May 2, 2016 - SG11 - Abnormal Serum Potassium Flashcards
TTKG Calculation
TTKG = ( Urine K+ / Serum K+ ) / ( Urine Osm / Serum Osm )
Factors Influencing Potassium Movement
Beta-2 agonists - increase the efficiency of the Na/K ATPase by phosphorylating it which brings more potassium into the cell and therefore leads to hypokalemia.
Alpha-2 agonists - decreases the efficiency of the Na/K ATPase by dephosphorylating it which develops hyperkalemia.
Insulin - increases the efficiency of NHE1 which is a Na/H antiporter. More sodium enters the cell which can feed the Na/K ATPase, thereby bringing more potassium into the cell and leading to hypokalemia.
Digoxin - acts as a competitive inhibitor for K+ and therefore less enters the cell, resulting in hyperkalemia
Cell Lysis - ruptured cells leak potassium and results in hyperkalemia
New Cells - require potassium and suck it up, resulting in hypokalemia
Treatment of Hypokalemia
ECG to make sure this is not an emergency - if so, give IV potassium at a rate of 1 mmol/minute.
Low potassium leads to a lower potential inside the cell which takes it longer to repolarize after an action potential.
Crystals and AKI
Crystals building up inside the kidney such as uric acid crystals or calcium phosphate crystals can cause the kidneys to be plugged or damaged.
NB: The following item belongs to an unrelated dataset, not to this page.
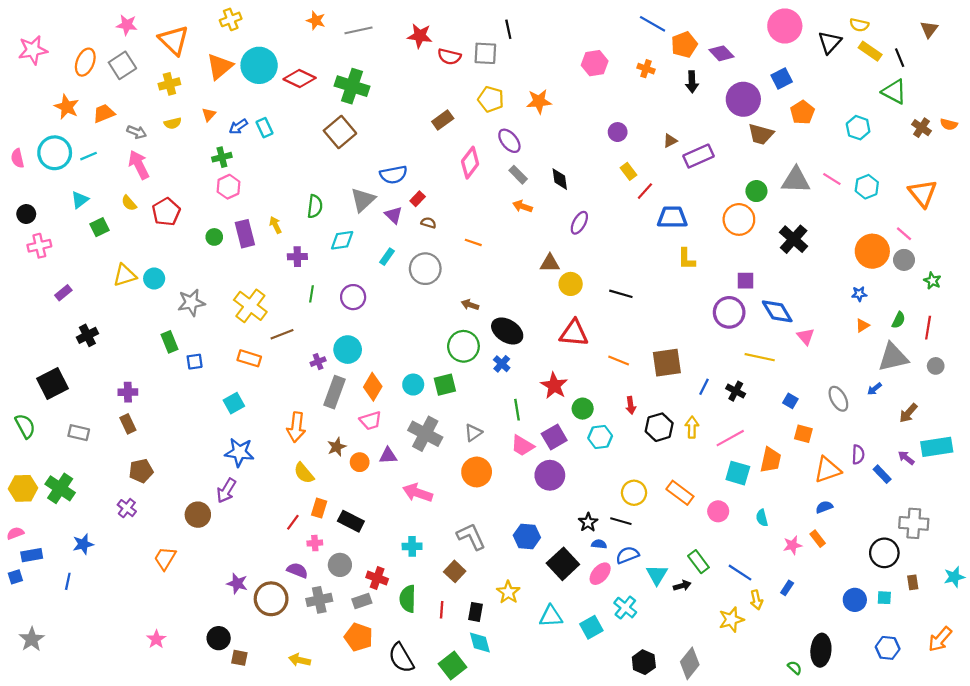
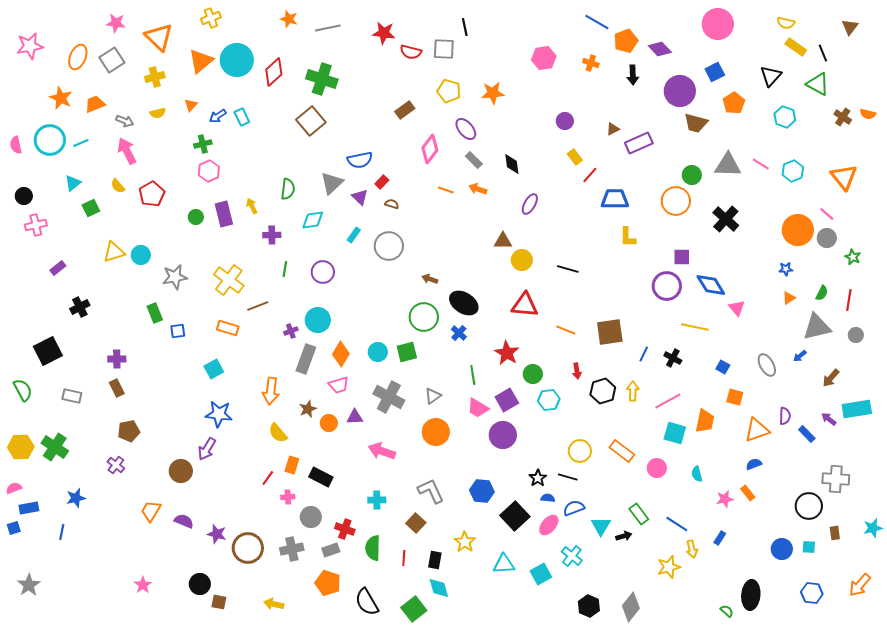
black triangle: (830, 42) -> (771, 76), moved
red diamond: (300, 78) -> (274, 72), turned -68
orange line: (473, 242) -> (446, 190), moved
purple semicircle: (297, 570) -> (184, 521), moved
Can result in blood and protein in the urine.
Treatment of Hyperkalemia
Give IV calcium
Give insulin and glucose
Give salbutamol (beta-2 agonist)
Give diuretics (that aren’t K-sparing)
Reduce intake
Give potassium chelators
Fluid Retention and Potassium
With dehydrated states the body is trying to retain sodium and cannot effectively excrete potassium. Also, it is holding onto chloride really well too. Potassium cannot effectively leave the principal cell.